Return the data below in full and exactly, except that the pictures are dropped.

* _Available data_:
+ + + + +

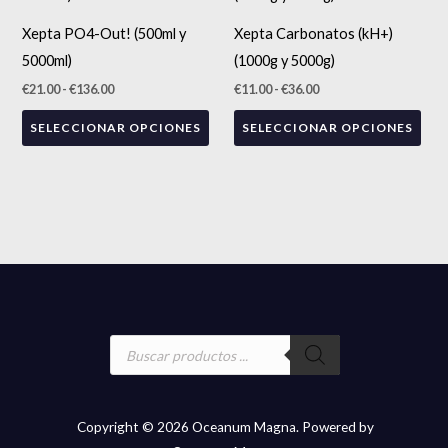
desde
desde
tiene
tien
€21.00
€11.00
Xepta PO4-Out! (500ml y
Xepta Carbonatos (kH+)
hasta
hasta
múltiples
múlt
€136.00
€36.00
5000ml)
(1000g y 5000g)
variantes.
vari
€
21.00
-
€
136.00
€
11.00
-
€
36.00
Las
Las
SELECCIONAR OPCIONES
SELECCIONAR OPCIONES
opciones
opc
se
se
pueden
pue
elegir
eleg
en
en
la
la
página
pág
de
de
Búsqueda
producto
pro
de
productos
Copyright © 2026 Oceanum Magna. Powered by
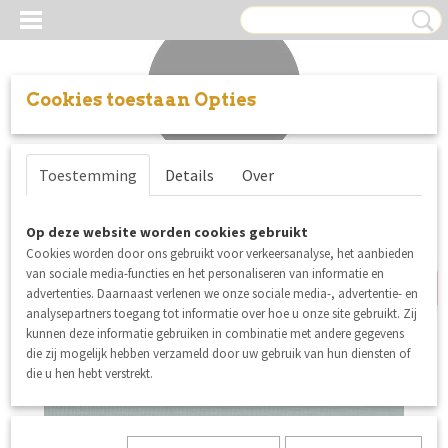
Cookies toestaan Opties
Inloggen
Registreren
UW WINKELWAGEN
Toestemming
Details
Over
Geen producten
(0)
Op deze website worden cookies gebruikt
SALE
Cookies worden door ons gebruikt voor verkeersanalyse, het aanbieden
van sociale media-functies en het personaliseren van informatie en
advertenties. Daarnaast verlenen we onze sociale media-, advertentie- en
analysepartners toegang tot informatie over hoe u onze site gebruikt. Zij
kunnen deze informatie gebruiken in combinatie met andere gegevens
die zij mogelijk hebben verzameld door uw gebruik van hun diensten of
die u hen hebt verstrekt.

+ + + + +

* _Result of this task_:
desde
desde
tiene
tien
€21.00
€11.00
Xepta PO4-Out! (500ml y
Xepta Carbonatos (kH+)
hasta
hasta
múltiples
múlt
€136.00
€36.00
5000ml)
(1000g y 5000g)
variantes.
vari
€
21.00
-
€
136.00
€
11.00
-
€
36.00
Las
Las
SELECCIONAR OPCIONES
SELECCIONAR OPCIONES
opciones
opc
se
se
pueden
pue
elegir
eleg
en
en
la
la
página
pág
de
de
Búsqueda
producto
pro
de
productos
Copyright © 2026 Oceanum Magna. Powered by
Cookies toestaan Opties
Inloggen
Registreren
UW WINKELWAGEN
Toestemming
Details
Over
Geen producten
(0)
Op deze website worden cookies gebruikt
SALE
Cookies worden door ons gebruikt voor verkeersanalyse, het aanbieden
van sociale media-functies en het personaliseren van informatie en
advertenties. Daarnaast verlenen we onze sociale media-, advertentie- en
analysepartners toegang tot informatie over hoe u onze site gebruikt. Zij
kunnen deze informatie gebruiken in combinatie met andere gegevens
die zij mogelijk hebben verzameld door uw gebruik van hun diensten of
die u hen hebt verstrekt.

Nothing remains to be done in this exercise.